Showdown builds as legislators move to make Department of Defense manage industrial compensation deals with foreigners
A new showdown on US defence trade policy is building in the US Congress, fuelled by a growing backlash over offset requirements.
Opposition to the industrial compensation deals often imposed on US defence companies by foreign customers has become a bipartisan issue, with US Senator Christopher Dodd, a Democrat, and Representatives Duncan Hunter and Henry Hyde, both Republicans, pursuing separate strategies for reform.
Dodd's proposal, filed as an amendment to the fiscal 2005 defence authorisation bill, would require the US Department of Defense (DoD) to create and manage an industrial offset policy for the first time. Under Dodd's legislation, the USA would require an offset package from an offshore company that is equivalent to the offset requirement in its home country.
The full text of the legislation had not been introduced into the bill as Flight International went to press.

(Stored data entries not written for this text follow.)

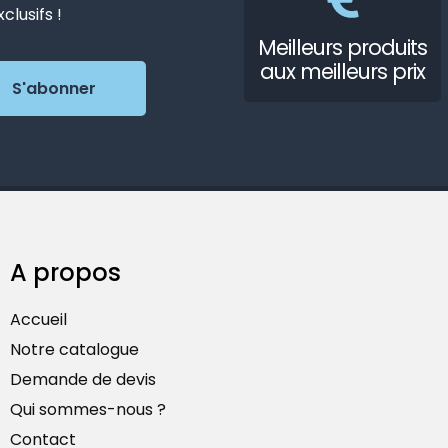
lusifs !
Meilleurs produits
aux meilleurs prix
A propos
Accueil
Notre catalogue
Demande de devis
Qui sommes-nous ?
Contact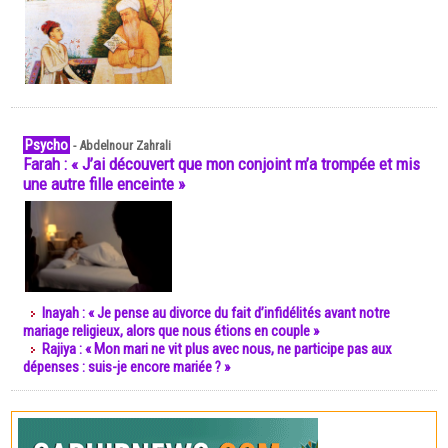
Psycho
-
Abdelnour Zahrali
Farah : « J’ai découvert que mon conjoint m’a trompée et mis
une autre fille enceinte »
Inayah : « Je pense au divorce du fait d’infidélités avant notre
mariage religieux, alors que nous étions en couple »
Rajiya : « Mon mari ne vit plus avec nous, ne participe pas aux
dépenses : suis-je encore mariée ? »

Meanwhile, the House of Representatives has overwhelmingly passed a version of the defence authorisation bill. It includes anti-offset language introduced by Hunter, who led an unsuccessful campaign last year to raise the "Buy American" threshold on US military procurement programmes.
Hunter's proposal, called "defence trade reciprocity", is also championed by Hyde, chairman of the House Foreign Relations Committee. The measure would punish countries that impose offsets on US contractors, barring the DoD from buying equipment and services in countries with existing offset deals.
Both strategies in the House and Senate are widely seen as spin-offs of last year's failed "Buy American" proposal, but are now set against the backdrop of a national election and a so-called "jobless recovery" of the US economy.
The proposals are at odds with Bush administration trade policies and are also opposed by the Aerospace Industries Association.